[Opening Supplied data section]

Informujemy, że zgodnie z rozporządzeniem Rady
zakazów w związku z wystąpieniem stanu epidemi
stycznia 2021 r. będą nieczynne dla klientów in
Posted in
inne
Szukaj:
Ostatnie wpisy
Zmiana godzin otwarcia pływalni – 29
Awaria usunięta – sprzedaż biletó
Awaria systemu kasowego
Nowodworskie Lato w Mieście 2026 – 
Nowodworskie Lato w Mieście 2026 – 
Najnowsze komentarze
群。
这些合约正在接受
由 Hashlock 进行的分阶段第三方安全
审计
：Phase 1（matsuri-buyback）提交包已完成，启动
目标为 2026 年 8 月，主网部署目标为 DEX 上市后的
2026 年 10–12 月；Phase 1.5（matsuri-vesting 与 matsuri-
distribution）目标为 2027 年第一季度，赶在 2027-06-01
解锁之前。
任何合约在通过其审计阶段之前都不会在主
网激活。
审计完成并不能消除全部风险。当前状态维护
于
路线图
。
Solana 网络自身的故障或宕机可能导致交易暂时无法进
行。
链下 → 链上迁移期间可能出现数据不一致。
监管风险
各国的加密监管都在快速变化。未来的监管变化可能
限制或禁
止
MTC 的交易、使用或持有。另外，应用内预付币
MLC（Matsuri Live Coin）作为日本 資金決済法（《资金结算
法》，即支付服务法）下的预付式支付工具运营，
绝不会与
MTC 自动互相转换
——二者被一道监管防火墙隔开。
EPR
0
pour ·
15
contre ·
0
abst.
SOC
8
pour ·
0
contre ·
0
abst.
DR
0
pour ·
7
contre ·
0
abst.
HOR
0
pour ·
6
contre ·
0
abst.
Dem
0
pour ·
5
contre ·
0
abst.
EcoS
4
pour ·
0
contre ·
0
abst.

[Closing Supplied data section]
[Opening Supplied data section]

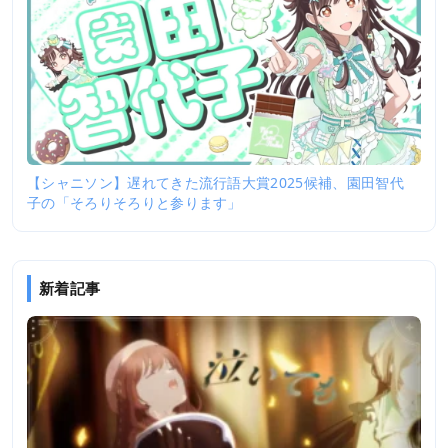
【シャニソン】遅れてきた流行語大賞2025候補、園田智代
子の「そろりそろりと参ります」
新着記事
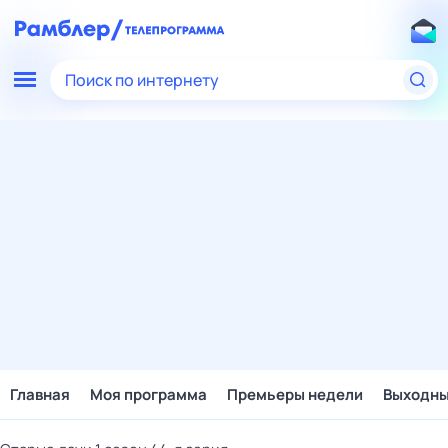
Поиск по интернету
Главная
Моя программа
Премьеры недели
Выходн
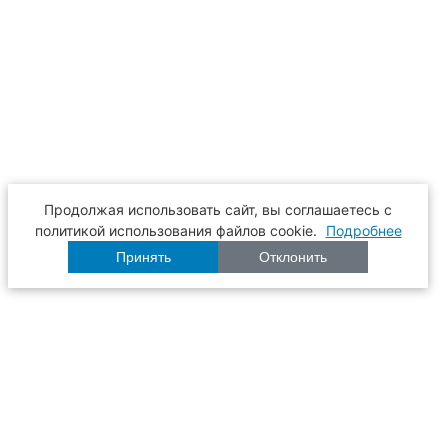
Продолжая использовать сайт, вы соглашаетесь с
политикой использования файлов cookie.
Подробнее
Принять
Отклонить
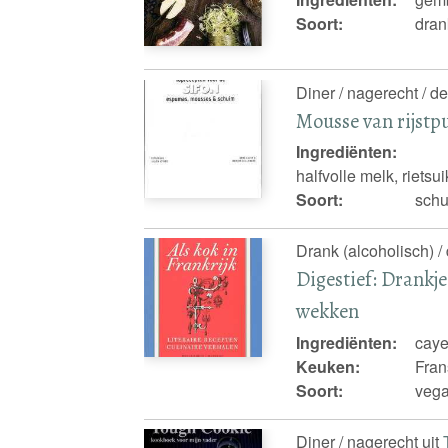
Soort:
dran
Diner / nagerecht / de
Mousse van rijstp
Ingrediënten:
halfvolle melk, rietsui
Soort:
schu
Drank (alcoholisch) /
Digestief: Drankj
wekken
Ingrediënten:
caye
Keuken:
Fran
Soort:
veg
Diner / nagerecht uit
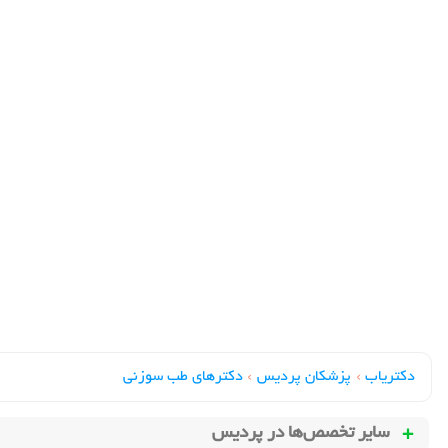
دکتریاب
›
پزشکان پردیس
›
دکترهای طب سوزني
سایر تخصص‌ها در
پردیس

[Closing Supplied data section]
[Opening Supplied data section]

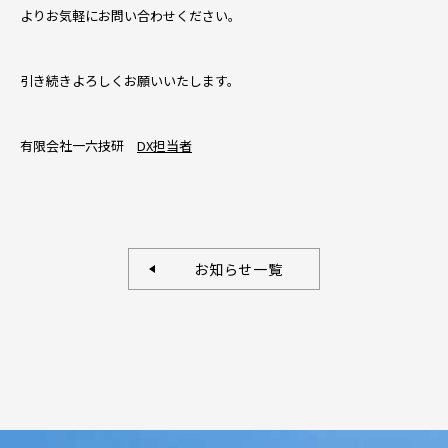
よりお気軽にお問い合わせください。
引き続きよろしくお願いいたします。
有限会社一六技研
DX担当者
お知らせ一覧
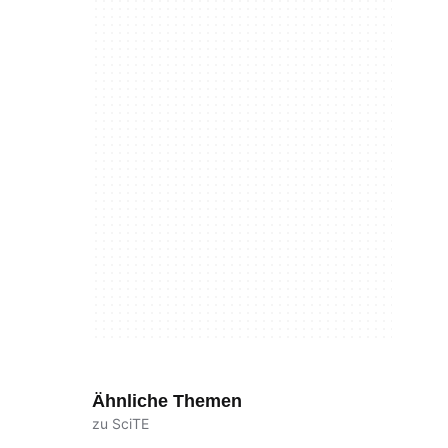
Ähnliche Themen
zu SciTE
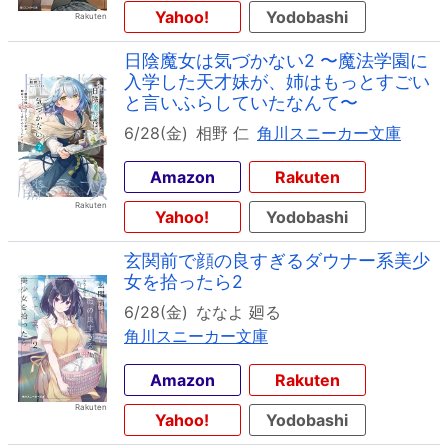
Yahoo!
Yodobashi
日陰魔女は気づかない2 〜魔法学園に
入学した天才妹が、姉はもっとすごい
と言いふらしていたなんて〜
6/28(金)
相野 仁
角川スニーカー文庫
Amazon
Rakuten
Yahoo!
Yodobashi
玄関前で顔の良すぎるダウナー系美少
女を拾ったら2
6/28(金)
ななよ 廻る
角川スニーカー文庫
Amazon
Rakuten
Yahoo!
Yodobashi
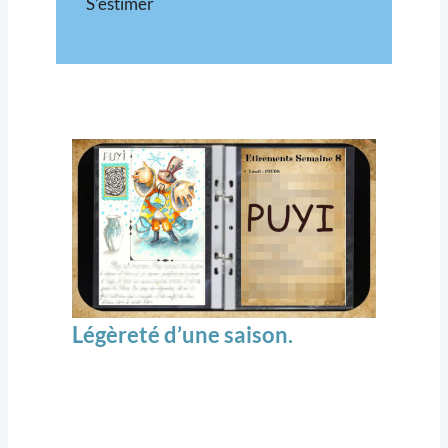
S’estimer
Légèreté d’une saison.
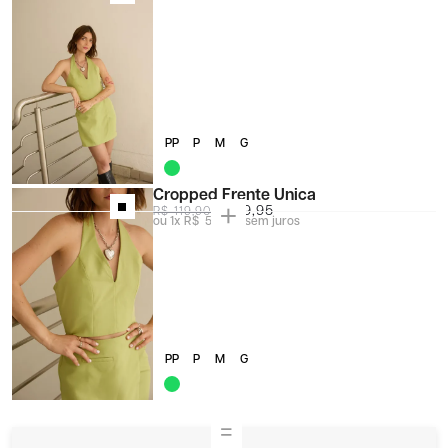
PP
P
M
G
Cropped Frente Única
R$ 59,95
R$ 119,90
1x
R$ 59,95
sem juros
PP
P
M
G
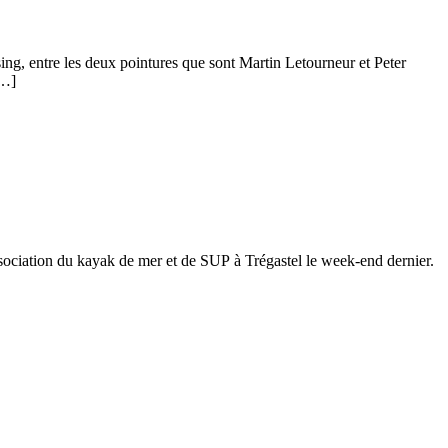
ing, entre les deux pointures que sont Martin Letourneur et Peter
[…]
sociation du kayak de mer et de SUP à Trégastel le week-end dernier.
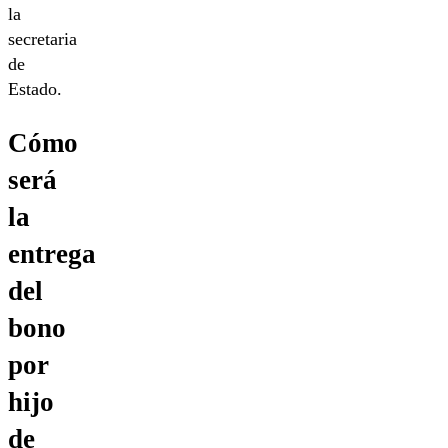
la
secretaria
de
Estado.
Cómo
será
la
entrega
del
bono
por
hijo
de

[Closing Supplied data section]

- _Exercise objective_: Please return a copy of each line in the entries that has the string "Awaria".

- _Completed task_:
Awaria usunięta – sprzedaż biletó
Awaria systemu kasowego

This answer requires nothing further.